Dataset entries
-------------------------

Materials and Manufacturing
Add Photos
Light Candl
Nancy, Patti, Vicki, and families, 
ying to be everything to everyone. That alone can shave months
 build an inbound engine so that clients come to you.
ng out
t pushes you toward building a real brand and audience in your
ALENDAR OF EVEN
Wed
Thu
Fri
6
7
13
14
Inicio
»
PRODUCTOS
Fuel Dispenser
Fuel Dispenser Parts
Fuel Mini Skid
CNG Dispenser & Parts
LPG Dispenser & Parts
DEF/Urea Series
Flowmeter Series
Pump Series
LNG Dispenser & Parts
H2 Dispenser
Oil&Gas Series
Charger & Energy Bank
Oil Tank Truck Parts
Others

-------------------------

EXERCISE DETAILS
Every entry must appear in the answer exactly as written.

ANSWER TO THE PROBLEM
Materials and Manufacturing
Add Photos
Light Candl
Nancy, Patti, Vicki, and families, 
ying to be everything to everyone. That alone can shave months
 build an inbound engine so that clients come to you.
ng out
t pushes you toward building a real brand and audience in your
ALENDAR OF EVEN
Wed
Thu
Fri
6
7
13
14
Inicio
»
PRODUCTOS
Fuel Dispenser
Fuel Dispenser Parts
Fuel Mini Skid
CNG Dispenser & Parts
LPG Dispenser & Parts
DEF/Urea Series
Flowmeter Series
Pump Series
LNG Dispenser & Parts
H2 Dispenser
Oil&Gas Series
Charger & Energy Bank
Oil Tank Truck Parts
Others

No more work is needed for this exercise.